Kencan ini bukan soal menang kalah. Namun, bila ada pihak yang menelan kekalahan di sini, itu aku.
Bayangkan saja, pertama, rangkaian kencan ini tidak akan terjadi bila aku tidak selemah ini—enggan menolak, sedangkan menyambut positif juga mustahil.
Jadi, semua ini memang salahku, tak peduli bagaimana hasilnya, mengecewakan atau tidak.
Kedua, meski belum pernah kuungkit secara eksplisit, aku masih belum mengerti dorongan seperti apa yang memantiknya maju sampai pada titik ini. Ya, Amel bilang tak punya alasan apa-apa saat menyatakan perasaannya, entah tulus atau tidak. Tapi, bukan berarti tidak ada pemicu yang merangsangnya. Sayangnya, kurasa itu akan tetap jadi misteri untuk sementara waktu.
Bicara soal motivasi, nampaknya kepribadian Amel sangat dipengaruhi hobinya. Boleh saja aku tidak tahu satu pun tentang motif romansanya, namun satu yang pasti, wataknya yang kaya akan energi datang dari kegemarannya mengitari lintasan semenjak duduk di sekolah dasar. Itulah yang membawaku pada hal ketiga, dipaksa bertekuk lutut, bukan olehnya, melainkan oleh tipu muslihatku sendiri. Salahku sendiri, diperdaya oleh gambaran perempuan ideal yang selama ini kutunggu-tunggu. Bukan cuma mengecewakan, namun juga memprihatinkan, menyedihkan.

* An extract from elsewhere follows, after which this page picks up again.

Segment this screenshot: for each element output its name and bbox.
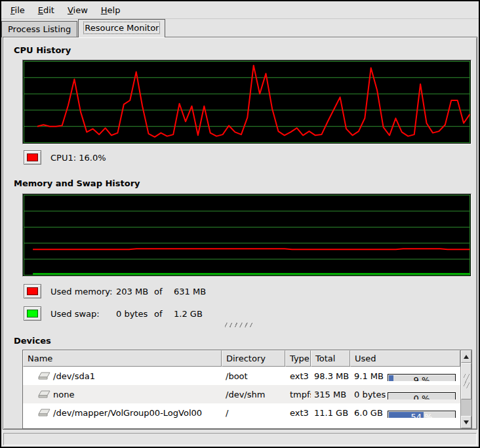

Ya, kukira itu tadi—sesuatu yang kusesalkan, bukan karena terjadi namun karena seutuhnya dapat dicegah tidak lain oleh diriku sendiri.
Sebenarnya, aku tidak yakin apa hal ini saja yang menyebabkanku salah melangkah atau mengambil langkah mengecewakan, jadi mungkin saja aku akan menyesalkan yang lainnya dalam waktu dekat.
Selain itu, bila ditengok konten atau substansinya, aku terus berada dalam kondisi di bawah tekanan. Nyaris selalu kehilangan bola, entah dipermainkan olehnya, dijadikan bahan lelucon atau merasa tertipu. Lagi pula, semua ini jadi kacau balau setelah Amel mengetahui aku kurang banyak bergaul. Dia mungkin memanfaatkan fakta tersebut, sengaja maupun sebaliknya.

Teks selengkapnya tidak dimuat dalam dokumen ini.